INTEGRATION INITIATIVES: EARLY EXCELLENCE
- The Early Excellence Centre pilot programme provides clear and pioneering evidence of how models of integrated services for children and families might be developed across the UK over time. The high quality of provision in these Centres provides strong models of good practice in integration which were being disseminated nationally, and internationally. Early evidence on the effectiveness of this programme also indicates the cost effectiveness of this policy strategy.[48] Dr Margy Whalley, the Director of the Pen Green Research, Training and Development Centre in Corby, told the Sub-committee that, for her, improving the quality of Early Years training would be about "re-conceptualising early years education and care as being about learning in a much wider sense. It is going to be about learning for little children and it is recognising that learning begins at birth, it does not begin at three. It is about learning for the parents and staff whatever their starting point. It is not a narrow view of education, it is a very broad view of education, and it is about taking on board parents as equal and active partners in that from the very beginning".[49]
- Ms Margaret Hodge, the Parliamentary Under Secretary of State for Employment and Equal Opportunities, told the Sub-committee: "We are also involved in new ways of delivering services, trying to get an integrated service across care, education and health with the Sure Start Programme and the Early Excellence Programme, and there are some interesting and very positive results coming out of that work".[50]
- Dr Gillian Pugh was an enthusiastic advocate for Early Excellence Centres which
"can provide education and care from 8.30 am to 5.30 pm all the year round for all the children .... Not only are children provided for, but there is education and support too for parents .... Through support from health authority and social services, families have access to health visitors, clinical psychologists, speech therapist and social workers.
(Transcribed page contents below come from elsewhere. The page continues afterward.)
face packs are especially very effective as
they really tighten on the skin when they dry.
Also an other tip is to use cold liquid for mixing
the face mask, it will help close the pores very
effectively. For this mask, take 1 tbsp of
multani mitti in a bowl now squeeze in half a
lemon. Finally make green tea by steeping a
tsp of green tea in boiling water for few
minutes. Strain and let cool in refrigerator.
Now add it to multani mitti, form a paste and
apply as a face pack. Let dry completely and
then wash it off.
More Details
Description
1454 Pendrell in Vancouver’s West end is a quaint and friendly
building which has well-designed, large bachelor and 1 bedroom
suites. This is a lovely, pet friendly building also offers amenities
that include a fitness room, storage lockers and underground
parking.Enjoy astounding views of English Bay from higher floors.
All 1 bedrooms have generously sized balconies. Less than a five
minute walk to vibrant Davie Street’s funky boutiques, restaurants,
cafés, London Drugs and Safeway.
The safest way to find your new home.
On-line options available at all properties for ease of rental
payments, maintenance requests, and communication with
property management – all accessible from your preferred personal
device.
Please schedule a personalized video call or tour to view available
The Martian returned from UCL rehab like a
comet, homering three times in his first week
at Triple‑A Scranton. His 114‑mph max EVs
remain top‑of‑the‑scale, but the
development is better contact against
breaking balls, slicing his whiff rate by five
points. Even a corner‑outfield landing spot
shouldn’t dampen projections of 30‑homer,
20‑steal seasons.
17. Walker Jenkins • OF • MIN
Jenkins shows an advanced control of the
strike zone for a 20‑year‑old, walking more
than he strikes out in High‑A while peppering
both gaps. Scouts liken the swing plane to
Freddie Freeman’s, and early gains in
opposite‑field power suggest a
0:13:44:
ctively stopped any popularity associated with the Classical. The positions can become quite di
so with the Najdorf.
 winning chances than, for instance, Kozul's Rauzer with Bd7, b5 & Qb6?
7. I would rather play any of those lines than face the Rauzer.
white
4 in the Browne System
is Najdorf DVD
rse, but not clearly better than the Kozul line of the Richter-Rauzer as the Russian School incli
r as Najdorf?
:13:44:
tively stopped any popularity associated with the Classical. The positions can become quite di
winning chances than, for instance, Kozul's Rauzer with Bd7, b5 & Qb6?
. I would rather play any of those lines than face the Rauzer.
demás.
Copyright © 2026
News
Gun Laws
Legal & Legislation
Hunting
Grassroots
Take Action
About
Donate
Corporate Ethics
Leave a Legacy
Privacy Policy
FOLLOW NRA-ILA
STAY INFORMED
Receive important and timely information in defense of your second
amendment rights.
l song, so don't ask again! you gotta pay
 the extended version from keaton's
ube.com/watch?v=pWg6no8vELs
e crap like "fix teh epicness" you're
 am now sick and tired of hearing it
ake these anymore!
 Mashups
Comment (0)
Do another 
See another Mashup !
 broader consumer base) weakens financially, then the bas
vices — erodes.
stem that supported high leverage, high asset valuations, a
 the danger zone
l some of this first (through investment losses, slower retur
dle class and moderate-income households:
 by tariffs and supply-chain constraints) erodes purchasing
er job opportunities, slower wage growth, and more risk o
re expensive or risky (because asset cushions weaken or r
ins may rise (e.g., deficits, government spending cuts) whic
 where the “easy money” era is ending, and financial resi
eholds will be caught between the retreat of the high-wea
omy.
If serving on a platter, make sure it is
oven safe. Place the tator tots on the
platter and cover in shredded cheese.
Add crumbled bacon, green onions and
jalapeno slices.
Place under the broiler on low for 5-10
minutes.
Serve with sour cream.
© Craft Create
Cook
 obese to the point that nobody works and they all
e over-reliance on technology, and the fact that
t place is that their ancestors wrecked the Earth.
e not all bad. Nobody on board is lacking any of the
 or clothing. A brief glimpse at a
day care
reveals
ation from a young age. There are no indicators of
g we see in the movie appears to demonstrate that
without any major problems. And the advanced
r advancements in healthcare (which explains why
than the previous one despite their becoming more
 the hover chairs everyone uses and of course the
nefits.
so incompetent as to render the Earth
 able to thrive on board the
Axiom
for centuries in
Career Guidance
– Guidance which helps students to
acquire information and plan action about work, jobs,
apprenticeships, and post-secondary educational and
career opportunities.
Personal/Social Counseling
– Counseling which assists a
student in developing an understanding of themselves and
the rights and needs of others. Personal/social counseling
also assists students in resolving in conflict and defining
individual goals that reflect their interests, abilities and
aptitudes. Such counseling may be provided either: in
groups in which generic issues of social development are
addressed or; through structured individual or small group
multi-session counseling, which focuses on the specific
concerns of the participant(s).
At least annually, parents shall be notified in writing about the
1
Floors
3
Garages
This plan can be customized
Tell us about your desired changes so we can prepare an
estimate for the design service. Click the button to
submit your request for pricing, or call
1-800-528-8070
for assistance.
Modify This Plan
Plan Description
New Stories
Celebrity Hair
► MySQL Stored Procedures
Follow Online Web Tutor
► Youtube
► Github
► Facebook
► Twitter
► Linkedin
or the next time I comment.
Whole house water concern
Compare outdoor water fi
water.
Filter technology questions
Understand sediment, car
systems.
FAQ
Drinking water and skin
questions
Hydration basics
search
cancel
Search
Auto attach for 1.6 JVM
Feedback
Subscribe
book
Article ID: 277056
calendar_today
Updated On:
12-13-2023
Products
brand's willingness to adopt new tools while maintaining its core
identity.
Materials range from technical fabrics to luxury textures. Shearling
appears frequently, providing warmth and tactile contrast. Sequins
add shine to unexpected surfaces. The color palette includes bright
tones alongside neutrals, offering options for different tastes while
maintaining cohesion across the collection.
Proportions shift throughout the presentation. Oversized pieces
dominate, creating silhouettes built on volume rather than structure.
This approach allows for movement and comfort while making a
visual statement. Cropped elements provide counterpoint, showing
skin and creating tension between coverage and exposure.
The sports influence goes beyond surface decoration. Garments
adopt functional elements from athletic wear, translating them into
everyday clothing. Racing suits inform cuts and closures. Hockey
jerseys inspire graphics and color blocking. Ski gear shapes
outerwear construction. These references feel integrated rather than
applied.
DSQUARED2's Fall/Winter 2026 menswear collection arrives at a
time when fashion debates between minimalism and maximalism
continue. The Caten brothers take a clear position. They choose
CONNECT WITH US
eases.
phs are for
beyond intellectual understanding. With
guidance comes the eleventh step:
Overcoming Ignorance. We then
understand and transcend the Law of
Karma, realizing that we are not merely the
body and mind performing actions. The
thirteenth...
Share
This surely must be the service of the future. But to achieve it requires a great deal of 'joined up' working between local authorities, health authorities and voluntary organisations, and additional
mainstream funding to support the crucial work with parents".[51]
- As part of the one-stop shop support offered by Early Excellence Centres, parents can take courses to increase their parenting skills, their employability and their self confidence.[52] The initial evidence from the Early Excellence Centres is that they can address a range of needs and allow parents to develop their own abilities.[53]
- The delivery of integrated early childhood services in Early Excellence Centres brings considerable benefits in the form of cost savings from reduced spending on other services: for example, research suggests that for every £1 invested on integrated services, £8 is saved on alternative services. Early intervention for children with special needs leads to greater likelihood of the child being successfully integrated for compulsory education in mainstream school, a saving of some £7,000 per child-year.[54] Ms Hodge told the Sub-committee that these findings were very much in line with American experience.[55]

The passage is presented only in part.